Given the broad agreement about transit’s smart growth benefits, most deliberations so far have grappled with the complexities of reconciling the overlay zoning’s generalizations with unique parcel-by-parcel impacts. Meanwhile, difficult decisions about whether the overlay zoning achieves several fundamental goals of dismantling inequity, who will be served, and who will be forced out have largely been set aside.
Now is the time to step back from the many complexities that obscure those fundamental goals and consider five facts.
1. Transit has the potential to promote growth that is equitable or inequitable. Back in 2016, Raleigh’s leaders and transit advocates agreed that a primary goal of transit is to serve communities that need it most and to protect them from forced dislocation.

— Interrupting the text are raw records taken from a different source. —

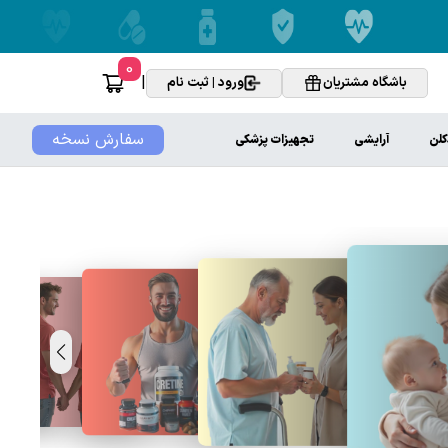
0
|
باشگاه مشتریان
ورود | ثبت نام
سفارش نسخه
کلن
آرایشی
تجهیزات پزشکی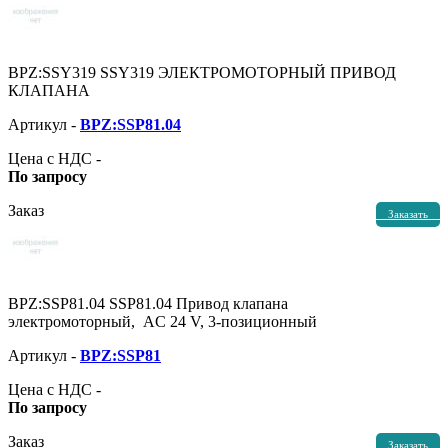
BPZ:SSY319 SSY319 ЭЛЕКТРОМОТОРНЫЙ ПРИВОД
КЛАПАНА
Артикул -
BPZ:SSP81.04
Цена с НДС -
По запросу
Заказ
Заказать
BPZ:SSP81.04 SSP81.04 Привод клапана
электромоторный, AC 24 V, 3-позиционный
Артикул -
BPZ:SSP81
Цена с НДС -
По запросу
Заказ
Заказать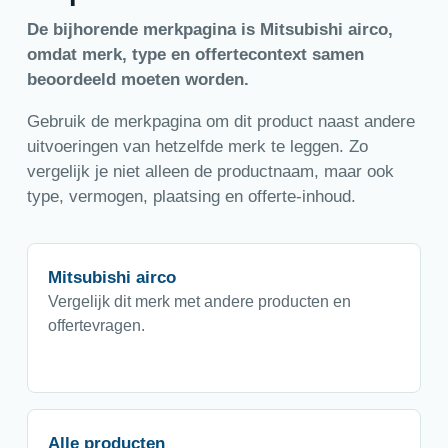
De bijhorende merkpagina is Mitsubishi airco,
omdat merk, type en offertecontext samen
beoordeeld moeten worden.
Gebruik de merkpagina om dit product naast andere
uitvoeringen van hetzelfde merk te leggen. Zo
vergelijk je niet alleen de productnaam, maar ook
type, vermogen, plaatsing en offerte-inhoud.
Mitsubishi airco
Vergelijk dit merk met andere producten en
offertevragen.
Alle producten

At Smart Growth America’s 2016 Forum on Revitalization Without Dislocation, Planning Director Ken Bowers echoed those commitments: “The Wake County Transit Plan proposes to bring frequent bus rapid transit service to some of Raleigh’s lowest-wealth communities .. now is the time to ensure that these investments benefit rather than displace households and families.
2. The location of the New Bern BRT project, through the heart of Raleigh’s oldest Black neighborhoods, has the greatest potential for outcomes that are equitable or inequitable.

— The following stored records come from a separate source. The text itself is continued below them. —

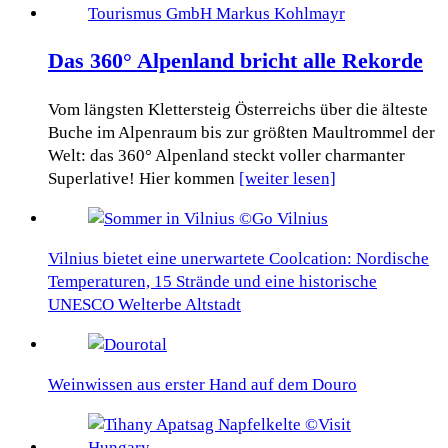
Das 360° Alpenland bricht alle Rekorde
Vom längsten Klettersteig Österreichs über die älteste
Buche im Alpenraum bis zur größten Maultrommel der
Welt: das 360° Alpenland steckt voller charmanter
Superlative! Hier kommen
[weiter lesen]
Vilnius bietet eine unerwartete Coolcation: Nordische
Temperaturen, 15 Strände und eine historische
UNESCO Welterbe Altstadt
Weinwissen aus erster Hand auf dem Douro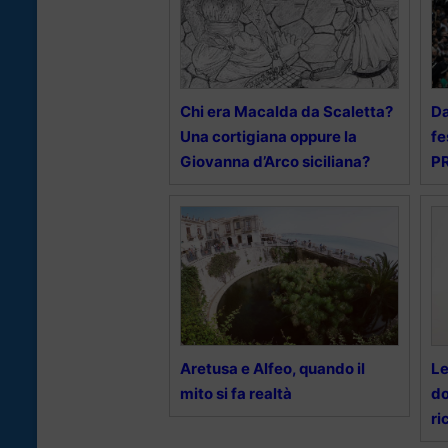
Chi era Macalda da Scaletta?
Da
Una cortigiana oppure la
fe
Giovanna d’Arco siciliana?
P
Aretusa e Alfeo, quando il
Le
mito si fa realtà
do
ri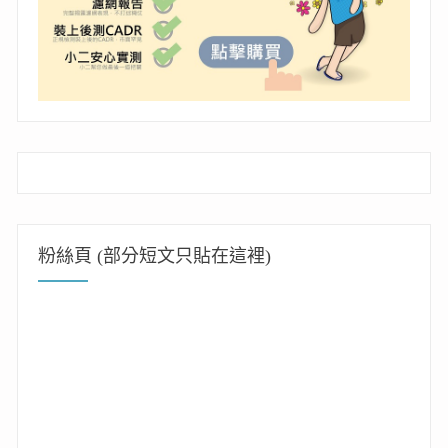
粉絲頁 (部分短文只貼在這裡)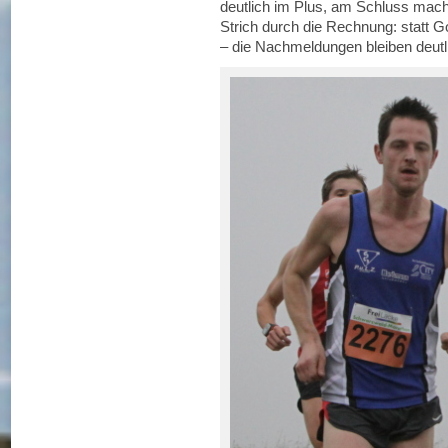
deutlich im Plus, am Schluss mach
Strich durch die Rechnung: statt 
– die Nachmeldungen bleiben deutl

3. In keeping with our country’s growing resolve to acknowledge and redress our destructive and persistent legacy of racial biases and inequities, Raleigh’s adopted Equity Statement commits our city to dismantling Raleigh’s persistent race-biased systems and policies. While Planning Commissioner Nicole Bennett has questioned whether this commitment is being honored with the New Bern BRT project, the Commission has not yet sought authority from Council to pursue a project that revitalizes without dislocating.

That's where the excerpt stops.